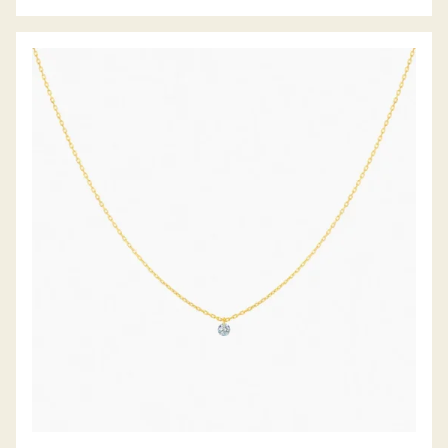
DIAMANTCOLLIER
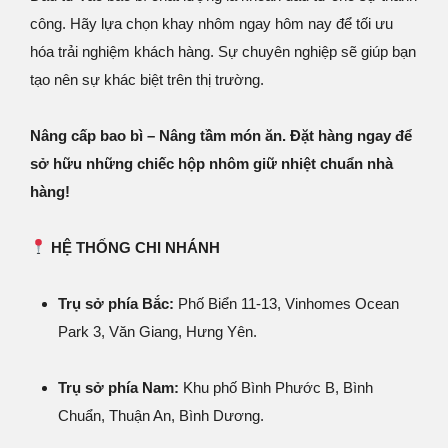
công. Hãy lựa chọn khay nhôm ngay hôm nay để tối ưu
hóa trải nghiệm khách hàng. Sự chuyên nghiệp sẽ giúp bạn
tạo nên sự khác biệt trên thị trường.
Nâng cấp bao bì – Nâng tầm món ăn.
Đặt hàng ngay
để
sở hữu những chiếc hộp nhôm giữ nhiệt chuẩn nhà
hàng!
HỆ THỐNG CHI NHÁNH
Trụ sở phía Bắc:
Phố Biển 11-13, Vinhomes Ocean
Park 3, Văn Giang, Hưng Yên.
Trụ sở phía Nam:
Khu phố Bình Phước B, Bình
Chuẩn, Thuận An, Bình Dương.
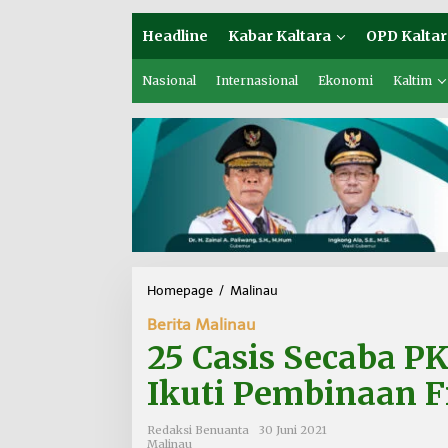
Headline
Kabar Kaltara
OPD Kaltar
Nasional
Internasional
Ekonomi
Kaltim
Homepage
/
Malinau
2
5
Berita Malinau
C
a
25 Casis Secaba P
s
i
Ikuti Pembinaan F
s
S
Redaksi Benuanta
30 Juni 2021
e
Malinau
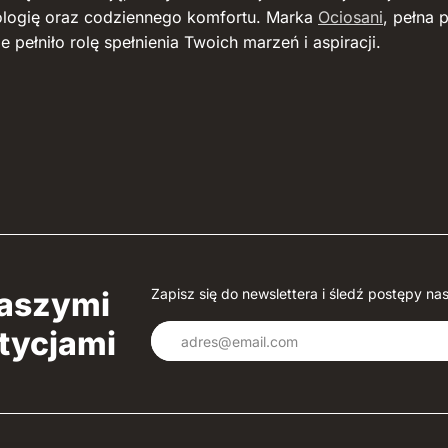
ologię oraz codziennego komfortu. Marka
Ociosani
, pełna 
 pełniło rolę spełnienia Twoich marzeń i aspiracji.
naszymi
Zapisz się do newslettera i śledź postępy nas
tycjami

_ _ _ _ _

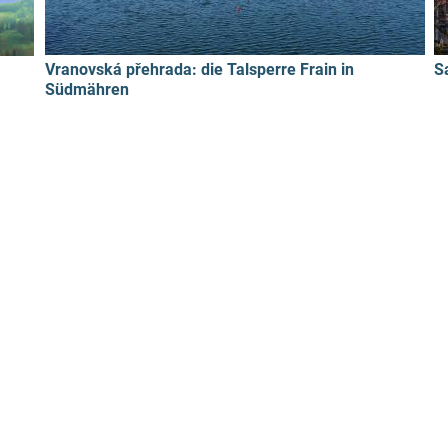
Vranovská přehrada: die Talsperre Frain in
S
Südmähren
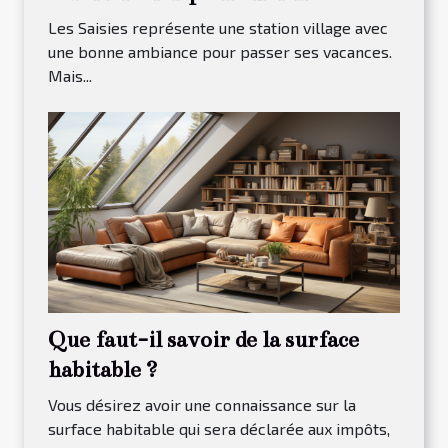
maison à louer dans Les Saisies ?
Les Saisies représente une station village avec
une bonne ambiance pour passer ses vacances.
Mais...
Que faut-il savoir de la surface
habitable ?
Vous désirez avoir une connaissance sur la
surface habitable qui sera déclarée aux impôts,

_ _ _ _ _

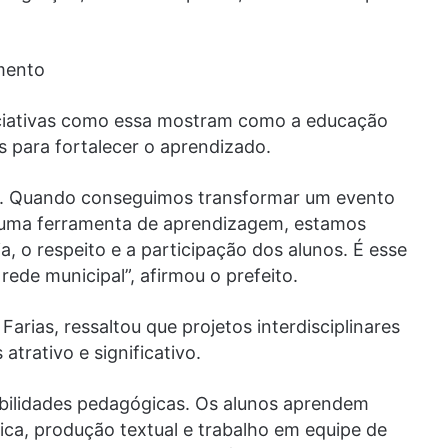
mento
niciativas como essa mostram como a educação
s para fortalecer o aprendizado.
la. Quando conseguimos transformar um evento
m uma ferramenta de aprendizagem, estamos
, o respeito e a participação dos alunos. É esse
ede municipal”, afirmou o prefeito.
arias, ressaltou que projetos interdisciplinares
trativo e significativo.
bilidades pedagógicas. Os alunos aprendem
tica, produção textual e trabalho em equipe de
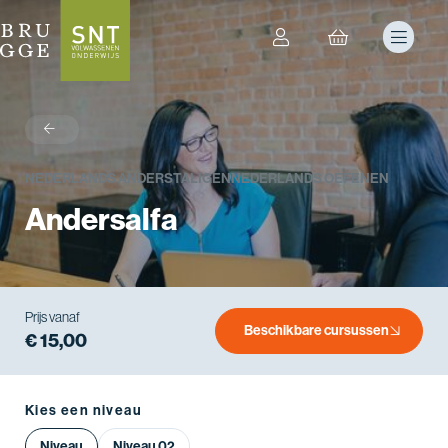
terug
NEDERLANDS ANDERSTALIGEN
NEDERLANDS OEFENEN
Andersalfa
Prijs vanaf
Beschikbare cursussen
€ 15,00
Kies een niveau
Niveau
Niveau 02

_ _ _ _ _

- WHAT THE TASK REQUIRES
Among the entries, how many lines carry "ngay"? Reply with a number and nothing else.

- PROBLEM SOLUTION
2